1c. Alignment Loop & Strategic Meeting Cadence

Purpose: Iterate on compliance requirements, data classification, and architecture decisions until all stakeholders approve.

The Pattern

Kickoff Call (present v0, validate compliance frameworks)
    |
Architect updates compliance map + classification matrix --> v1
    |
Meeting 2: Compliance Deep Dive (validate with legal) --> v2
    |
Meeting 3: Architecture Review (approve approach with RevOps/IT) --> v3
    |
Final Review --> Sign-off

Meeting Schedule

Meeting TypeFocusStakeholder
Compliance Deep DiveData sensitivity levels, regulatory requirementsLegal/Compliance, Fed/PubSec Director
Architecture ReviewPartitioning approach, integration impactRevOps, CRM Admin, IT
Data ValidationAccount classification list, user role mappingSales Ops, Fed/PubSec Sales Lead
Final ReviewFull walkthrough of partitioning strategyAll stakeholders

Typical Timeline

MilestoneTiming
Pre-kickoff prep2-3 days
Kickoff callDay 1 of engagement
Compliance deep diveDays 3-5 (must have legal available)
Architecture reviewDays 5-8
Data validationDays 8-10
Final review + sign-offDays 10-14 (when all inputs confirmed)

1d. Strategic Sign-Off

Purpose: Confirm we have everything before proceeding to engineering.

Validation Checkpoint

  • Definition Alignment Document signed off by legal/compliance AND sales leadership
  • Compliance frameworks confirmed (ITAR/FedRAMP/DFARS/CMMC — which apply)
  • Data classification matrix finalized and approved
  • Partitioning approach selected and approved (single org RBAC, business units, or separate instance)
  • Account classification list provided (Fed/PubSec vs Commercial)
  • User role mapping complete (who gets what access)
  • Integration impact assessment reviewed
  • No blockers for engineering

Decision Point

  • Proceed to Engineering --> Standard path. Architecture approved, begin building RBAC + sharing rules.
  • Pause for external compliance review --> If ITAR applies and GovCloud assessment is needed, may require external legal or compliance audit before building.

Phase 2: Engineering

Goal: Build and test the partitioned CRM environment based on approved strategy.
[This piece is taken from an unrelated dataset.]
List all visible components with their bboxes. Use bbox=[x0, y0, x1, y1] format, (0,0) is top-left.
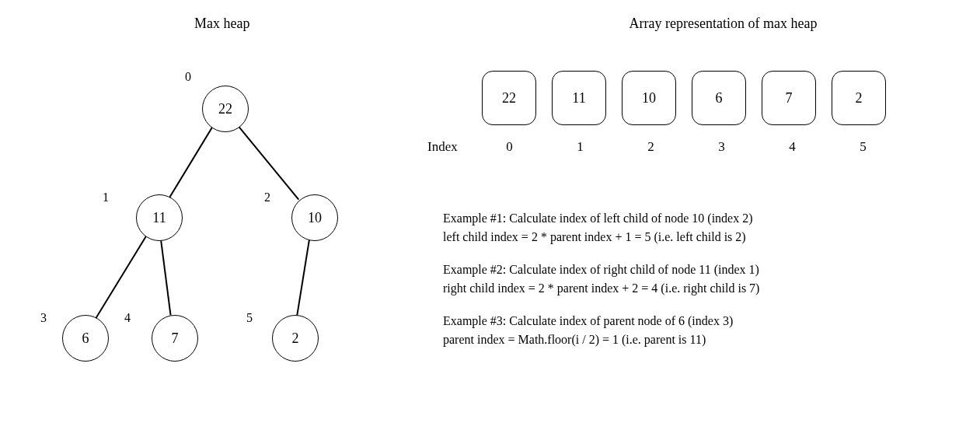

Output: Fully configured CRM with RBAC, sharing rules, record types, data migration complete, integrations updated, reports built — tested and customer-approved.

This project is engineering-heavy. CRM configuration touches profiles, permission sets, role hierarchy, OWD settings, sharing rules, record types, custom fields, validation rules, page layouts, data migration, integration filters, and report/dashboard security. Expect 60-70% of project effort here.

Sub-Phases

2a Tech Spec --> 2b Engineering Handoff --> 2c Build --> 2d Test

2a. Tech Spec

Purpose: Translate the approved partitioning strategy into technical CRM specifications.

Input: Signed-off strategic package (compliance map, data classification matrix, architecture decision, account classification list, user role mapping)

Output: Draft tech spec containing:

  • Profile configuration specs: Fed/PubSec profiles cloned from existing sales profiles with field-level security adjustments
  • Permission set definitions: Fed/PubSec data access permission sets with object and field permissions
  • Role hierarchy design: Fed/PubSec branch separated from Commercial branch
  • OWD settings: Private for Accounts, Contacts, Opportunities (per object)
  • Sharing rule definitions: criteria-based rules for Fed/PubSec and Commercial segments
  • Record type specifications: Fed/PubSec record types for Account, Contact, Opportunity, Lead
  • Custom field specs: Business Segment picklist field, validation rules
  • Page layout assignments: segment-appropriate fields per profile
  • Data migration plan: existing record classification + update sequence
  • Integration update specs: per-integration filter and permission changes
  • Report/dashboard specs: segment-specific + executive roll-up views

2b. Engineering Handoff

Purpose: Review tech specs with CRM admin/engineer before building.

Who attends: Architect + CRM Admin/Engineer

Agenda (45-60 min):

TimeTopicWhat Happens
0-15Walk through strategy contextArchitect explains compliance requirements + partitioning approach
15-30Review tech specProfile configs, sharing rules, role hierarchy, record types
30-45Integration impact reviewWhich integrations need updates, what filters to apply
45-60Data migration planningSequence, rollback plan, validation checkpoints

What Architect brings:

  • Strategic package (compliance map, data classification, architecture decision)
  • Draft tech spec (from 2a)
  • Questions: edge case account handling, integration user permissions, report folder structure

What engineer leaves with:

  • Approved tech spec
  • Build sequence: (1) Profiles/permissions --> (2) Role hierarchy --> (3) OWD + sharing rules --> (4) Record types + fields --> (5) Data migration --> (6) Integration updates --> (7) Reports/dashboards
  • Known risks: implicit sharing, integration user bypass, search scope

2c. Build (Configure)

Purpose: Build the partitioned CRM environment per approved tech spec.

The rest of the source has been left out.